YOUR ASSIGNMENT — Please print only the top portion of the entries below, ending with the line that contains "デザイン地図 (492, 612)", exactly as written.
────────────────────
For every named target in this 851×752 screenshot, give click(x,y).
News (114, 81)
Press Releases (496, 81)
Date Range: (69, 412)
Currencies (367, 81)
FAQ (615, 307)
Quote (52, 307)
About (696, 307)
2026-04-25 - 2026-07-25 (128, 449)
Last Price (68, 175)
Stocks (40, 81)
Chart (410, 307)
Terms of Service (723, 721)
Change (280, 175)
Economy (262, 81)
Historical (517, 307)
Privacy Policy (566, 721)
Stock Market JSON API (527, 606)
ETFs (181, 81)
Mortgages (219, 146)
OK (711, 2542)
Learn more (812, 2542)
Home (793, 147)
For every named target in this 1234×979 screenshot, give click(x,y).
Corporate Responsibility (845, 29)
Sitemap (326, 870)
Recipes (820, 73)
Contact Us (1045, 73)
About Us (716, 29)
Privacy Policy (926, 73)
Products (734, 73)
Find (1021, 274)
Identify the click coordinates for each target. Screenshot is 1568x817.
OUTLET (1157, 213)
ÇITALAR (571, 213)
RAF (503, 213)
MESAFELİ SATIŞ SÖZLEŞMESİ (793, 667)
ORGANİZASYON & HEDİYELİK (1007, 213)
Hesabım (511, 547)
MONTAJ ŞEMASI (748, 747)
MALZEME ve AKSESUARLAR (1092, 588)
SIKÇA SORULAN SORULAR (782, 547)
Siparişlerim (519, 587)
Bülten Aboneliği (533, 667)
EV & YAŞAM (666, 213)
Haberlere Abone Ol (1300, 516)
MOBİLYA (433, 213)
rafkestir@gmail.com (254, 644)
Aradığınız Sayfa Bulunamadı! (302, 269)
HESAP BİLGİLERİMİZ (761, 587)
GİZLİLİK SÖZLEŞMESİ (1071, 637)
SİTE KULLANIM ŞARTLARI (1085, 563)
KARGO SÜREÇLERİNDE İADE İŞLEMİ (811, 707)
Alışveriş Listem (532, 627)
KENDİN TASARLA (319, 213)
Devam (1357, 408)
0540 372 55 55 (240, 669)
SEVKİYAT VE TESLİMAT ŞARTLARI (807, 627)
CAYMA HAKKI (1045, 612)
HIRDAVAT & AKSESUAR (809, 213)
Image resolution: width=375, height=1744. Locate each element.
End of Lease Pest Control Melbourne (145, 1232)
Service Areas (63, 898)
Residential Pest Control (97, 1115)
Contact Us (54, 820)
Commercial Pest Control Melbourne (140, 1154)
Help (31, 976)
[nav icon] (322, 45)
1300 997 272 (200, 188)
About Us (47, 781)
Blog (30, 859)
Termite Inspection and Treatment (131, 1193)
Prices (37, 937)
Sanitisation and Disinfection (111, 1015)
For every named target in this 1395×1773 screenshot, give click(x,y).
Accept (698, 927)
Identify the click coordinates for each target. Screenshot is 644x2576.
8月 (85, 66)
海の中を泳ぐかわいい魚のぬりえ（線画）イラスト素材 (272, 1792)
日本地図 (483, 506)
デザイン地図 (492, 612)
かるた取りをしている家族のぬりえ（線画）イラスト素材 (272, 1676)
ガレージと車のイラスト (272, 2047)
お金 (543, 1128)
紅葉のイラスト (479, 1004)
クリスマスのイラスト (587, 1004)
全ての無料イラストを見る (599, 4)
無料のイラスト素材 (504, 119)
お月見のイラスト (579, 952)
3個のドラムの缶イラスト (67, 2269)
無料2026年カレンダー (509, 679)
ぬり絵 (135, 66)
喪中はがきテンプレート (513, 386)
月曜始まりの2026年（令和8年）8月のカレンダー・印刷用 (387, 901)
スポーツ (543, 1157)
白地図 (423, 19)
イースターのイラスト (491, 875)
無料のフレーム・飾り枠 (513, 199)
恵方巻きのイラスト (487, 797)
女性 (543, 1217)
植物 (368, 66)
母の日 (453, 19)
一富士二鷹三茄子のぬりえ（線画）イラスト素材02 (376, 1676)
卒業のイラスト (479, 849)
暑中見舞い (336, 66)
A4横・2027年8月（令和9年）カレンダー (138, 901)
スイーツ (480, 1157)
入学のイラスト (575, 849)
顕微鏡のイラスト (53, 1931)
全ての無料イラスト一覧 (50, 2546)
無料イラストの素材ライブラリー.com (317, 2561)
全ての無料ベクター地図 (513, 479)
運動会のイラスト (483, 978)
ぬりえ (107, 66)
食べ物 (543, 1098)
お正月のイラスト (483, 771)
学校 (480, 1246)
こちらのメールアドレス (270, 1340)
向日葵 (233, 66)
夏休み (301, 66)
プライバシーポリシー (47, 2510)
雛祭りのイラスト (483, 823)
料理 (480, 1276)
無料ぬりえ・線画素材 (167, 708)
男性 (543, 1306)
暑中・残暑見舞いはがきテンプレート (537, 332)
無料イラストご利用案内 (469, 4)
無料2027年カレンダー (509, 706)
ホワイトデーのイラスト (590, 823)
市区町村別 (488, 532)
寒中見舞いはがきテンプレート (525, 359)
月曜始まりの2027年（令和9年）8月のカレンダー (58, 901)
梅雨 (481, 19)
────────────────────
SOLUTION TO THIS EXERCISE —
For every named target in this 851×752 screenshot, give click(x,y).
News (114, 81)
Press Releases (496, 81)
Date Range: (69, 412)
Currencies (367, 81)
FAQ (615, 307)
Quote (52, 307)
About (696, 307)
2026-04-25 - 2026-07-25 (128, 449)
Last Price (68, 175)
Stocks (40, 81)
Chart (410, 307)
Terms of Service (723, 721)
Change (280, 175)
Economy (262, 81)
Historical (517, 307)
Privacy Policy (566, 721)
Stock Market JSON API (527, 606)
ETFs (181, 81)
Mortgages (219, 146)
OK (711, 2542)
Learn more (812, 2542)
Home (793, 147)
For every named target in this 1234×979 screenshot, give click(x,y).
Corporate Responsibility (845, 29)
Sitemap (326, 870)
Recipes (820, 73)
Contact Us (1045, 73)
About Us (716, 29)
Privacy Policy (926, 73)
Products (734, 73)
Find (1021, 274)
Identify the click coordinates for each target. Screenshot is 1568x817.
OUTLET (1157, 213)
ÇITALAR (571, 213)
RAF (503, 213)
MESAFELİ SATIŞ SÖZLEŞMESİ (793, 667)
ORGANİZASYON & HEDİYELİK (1007, 213)
Hesabım (511, 547)
MONTAJ ŞEMASI (748, 747)
MALZEME ve AKSESUARLAR (1092, 588)
SIKÇA SORULAN SORULAR (782, 547)
Siparişlerim (519, 587)
Bülten Aboneliği (533, 667)
EV & YAŞAM (666, 213)
Haberlere Abone Ol (1300, 516)
MOBİLYA (433, 213)
rafkestir@gmail.com (254, 644)
Aradığınız Sayfa Bulunamadı! (302, 269)
HESAP BİLGİLERİMİZ (761, 587)
GİZLİLİK SÖZLEŞMESİ (1071, 637)
SİTE KULLANIM ŞARTLARI (1085, 563)
KARGO SÜREÇLERİNDE İADE İŞLEMİ (811, 707)
Alışveriş Listem (532, 627)
KENDİN TASARLA (319, 213)
Devam (1357, 408)
0540 372 55 55 (240, 669)
SEVKİYAT VE TESLİMAT ŞARTLARI (807, 627)
CAYMA HAKKI (1045, 612)
HIRDAVAT & AKSESUAR (809, 213)
Image resolution: width=375, height=1744. Locate each element.
End of Lease Pest Control Melbourne (145, 1232)
Service Areas (63, 898)
Residential Pest Control (97, 1115)
Contact Us (54, 820)
Commercial Pest Control Melbourne (140, 1154)
Help (31, 976)
[nav icon] (322, 45)
1300 997 272 (200, 188)
About Us (47, 781)
Blog (30, 859)
Termite Inspection and Treatment (131, 1193)
Prices (37, 937)
Sanitisation and Disinfection (111, 1015)
For every named target in this 1395×1773 screenshot, give click(x,y).
Accept (698, 927)
Identify the click coordinates for each target. Screenshot is 644x2576.
8月 (85, 66)
海の中を泳ぐかわいい魚のぬりえ（線画）イラスト素材 (272, 1792)
日本地図 (483, 506)
デザイン地図 (492, 612)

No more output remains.